Articles

Malware Campaign Uses Obama's Name

The new Trojan horse has accounted for 60 percent of malicious spam in the last hour.

by / November 5, 2008

The polls have been closed for less than 24 hours, and already hackers are launching a new malware campaign. Using the president-elect's name to draw people in, the e-mail messages contain subject lines such as "Obama win preferred in world poll" and claims to be from news@president.com. After the message is opened, there is a link that purports to take the user to news about the new president. Once the link is clicked, the user is prompted to download Adobe Flash 9 to view a video of Obama president making a speech. If the bogus Adobe Flash player is downloaded, a malicious Trojan horse infects the computer.

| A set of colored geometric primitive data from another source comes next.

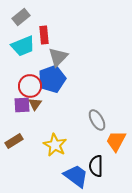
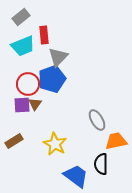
red circle: moved 2 px left, 2 px up
orange trapezoid: rotated 50 degrees clockwise
yellow star: moved 1 px up
black semicircle: moved 5 px right, 2 px up
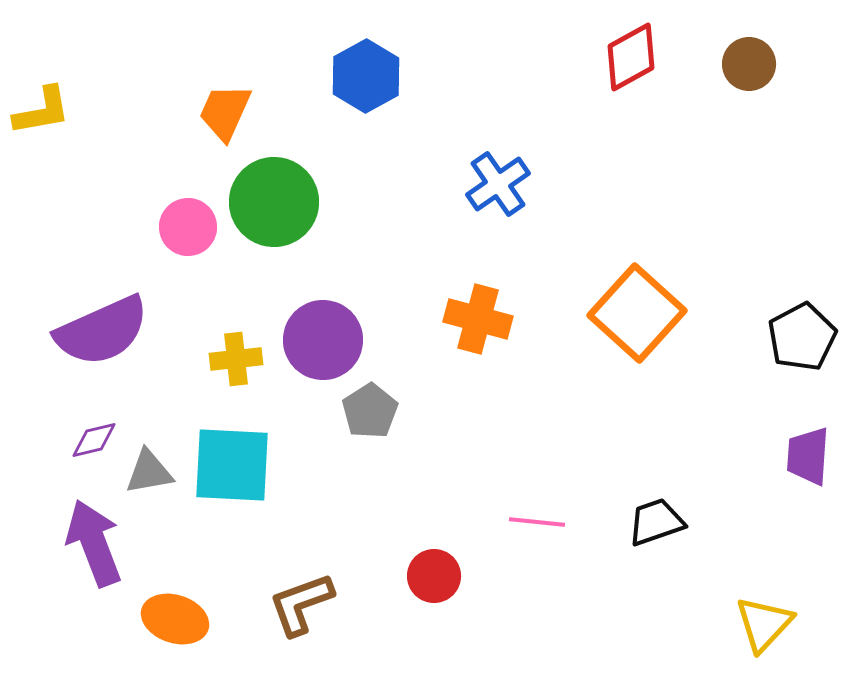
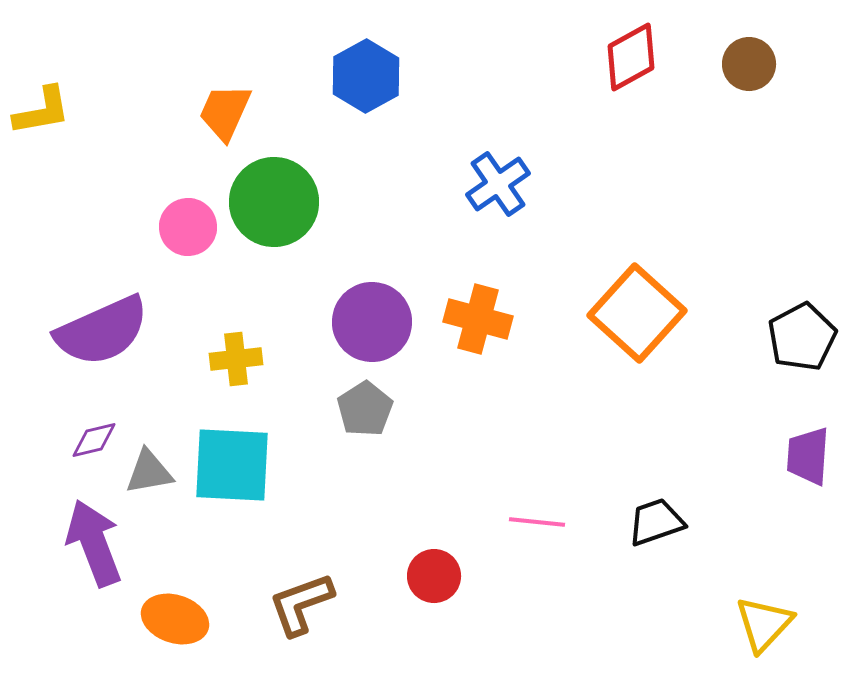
purple circle: moved 49 px right, 18 px up
gray pentagon: moved 5 px left, 2 px up
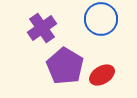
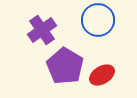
blue circle: moved 3 px left, 1 px down
purple cross: moved 2 px down
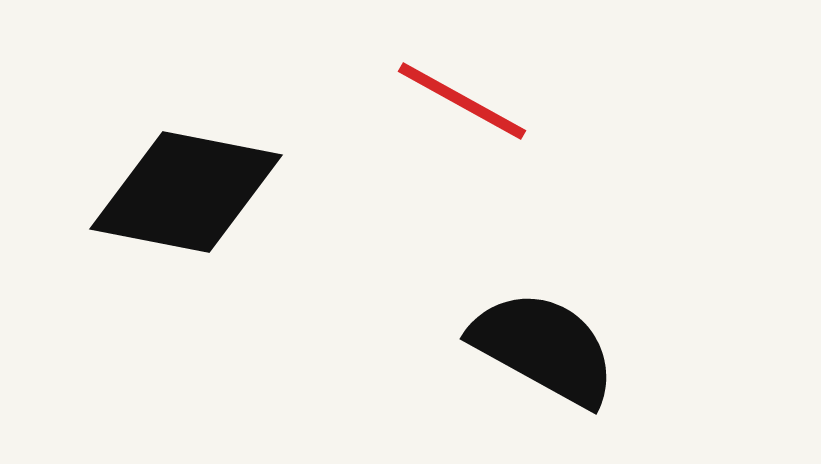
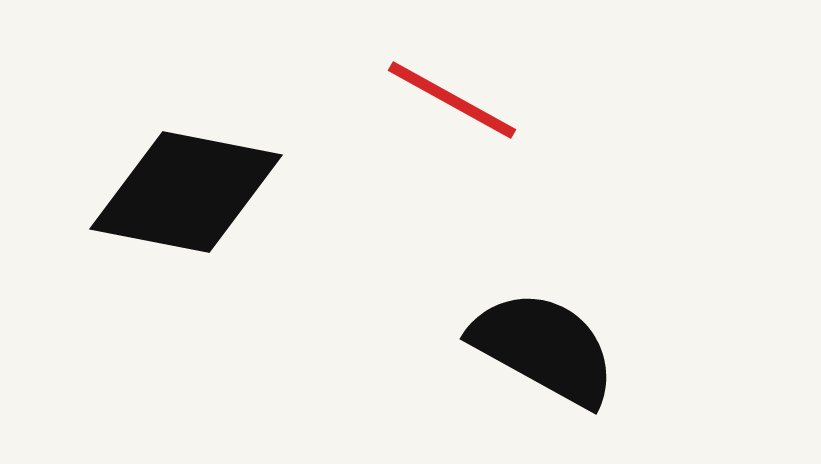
red line: moved 10 px left, 1 px up
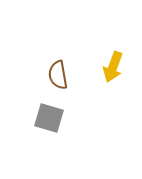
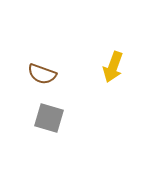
brown semicircle: moved 16 px left, 1 px up; rotated 60 degrees counterclockwise
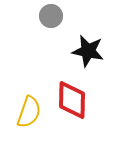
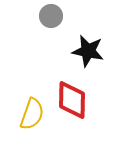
yellow semicircle: moved 3 px right, 2 px down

SophosLabs identified this malware as Mal/Behav-027, and it has accounted recently for nearly 60 percent of malicious spam. Owners with infected computers will find that their data has been compromised, and they could potentially even have their identity stolen. Sophos experts said the malicious Trojan horse incorporates the following characteristics:

  • The malware contains rootkit technology to conceal itself.
  • It's designed to steal information from an infected computer.
  • It also has general "backdoor" functionality.
  • It spies on user's keyboard and mouse inputs and can take screenshots.
  • It looks for passwords.
  • It submits the information it discovers to a Web server located in Kiev, Ukraine.

Users of anti-virus products should check to see if updates have been made to protect against this new malware.